Yorkshire Times
A Voice of the North
Duncan Johnstone
Literary Correspondent
10:22 AM 16th November 2020

Short Stories: Meeting On A Train - Part 2, The Search

As I sit at my table writing I can hear noises in the background - but they do not bother me.

You would not be reading this had you not read my earlier account - therefore I shall simply recall its basics. I met a girl on a train who passed me a note asking for help. She did not speak, nor did she on the other two occasions I saw her - once outside my College in Oxford, and then in the Oxford High Street as a mass of students were exiting from the Examination Schools. Then I saw her at a distance, and thought I heard a terrible scream as a coach showing the familiar Crest of a dreaded and hated man swept passed and grabbed the girl into its interior.

And I did not see her again - but determined that I would search until I found her and discovered the mystery.
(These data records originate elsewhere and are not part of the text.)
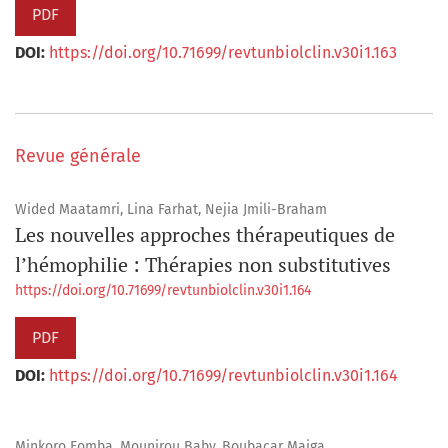
PDF
DOI:
https://doi.org/10.71699/revtunbiolclin.v30i1.163
Revue générale
Wided Maatamri, Lina Farhat, Nejia Jmili-Braham
Les nouvelles approches thérapeutiques de
l’hémophilie : Thérapies non substitutives
https://doi.org/10.71699/revtunbiolclin.v30i1.164
PDF
DOI:
https://doi.org/10.71699/revtunbiolclin.v30i1.164
Minkoro Fomba, Mounirou Baby, Boubacar Maiga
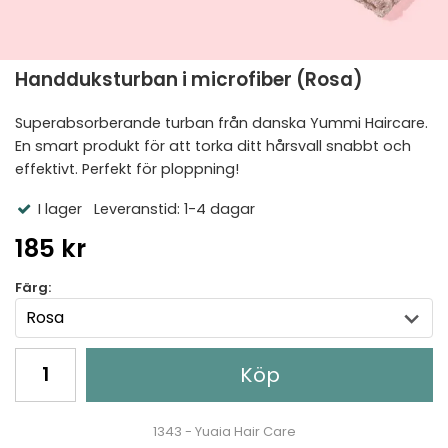
Handduksturban i microfiber (Rosa)
Superabsorberande turban från danska Yummi Haircare.
En smart produkt för att torka ditt hårsvall snabbt och
effektivt. Perfekt för ploppning!
I lager
Leveranstid: 1-4 dagar
185 kr
Färg:
Köp
1343 - Yuaia Hair Care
I sought to continue my studies at Oxford, but it was no use. I could not concentrate. I sat in at the lectures but took nothing in. Finally, I realised that there was little point in my continuing. My tutors were sympathetic, doubtless believing that I had not yet fully recovered from the illness that had kept me away for a year before. They assured me I could return when my health returned.

And so I ended my studies - and began my search. My search for the girl whose image and silent fear I could not forget.

I knew where to begin - for I had recognised the coach and knew of the one who owned it - by reputation, at least. Lord Philip Rotherham was a name known to many - a name to be feared, because of the power which he wielded, and the establishment that he ran. I say 'ran', but in truth he was the owner and sole controller of all that happened there.

But exactly where that place was, I did not know. My first challenge, then, was to discover the whereabouts of the house in question, for I was sure that he had taken the girl there. But I must be discreet. It was not healthy to be known to be asking questions about anything to do with Lord Rotherham.

So it was that over a period of many months, by casual comments and discreet questions to both friends and acquaintances, I finally discovered the whereabouts of the house. Thus I set out.

There was a small village not far away and so I put up at the local Inn where further enquiries confirmed that I was in the right place. I needed to get into the building. I could not just go up to a door and request admittance. No - it would not be that easy!

So one night in early November, it being already dark, I walked from my Inn to the house in order to reconnoitre the building - and there discovered a very large building indeed, situated in large grounds, the perimeter of which was surrounded by a both a high fence and a large hedge.

I have so far spoken of this place as a 'house' or a 'building'. In fact it was a Lunatic Asylum. Although even that description is a little confusing, for it was known to those who needed to know, that for an ongoing charge you could have an awkward relative incarcerated there indefinitely. A nominal accusation of insanity had to be given - but in practise any awkward relative might be consigned to this establishment. Thus - a daughter who had born an illegitimate child; a son who would not follow the requirements of the family; a child born with a physical impairment, and so on. There were, also, a few genuinely insane among the inmates. And all this was ruled over and administered by Lord Philip Rotherham - a man of such power and influence that few dared challenge him.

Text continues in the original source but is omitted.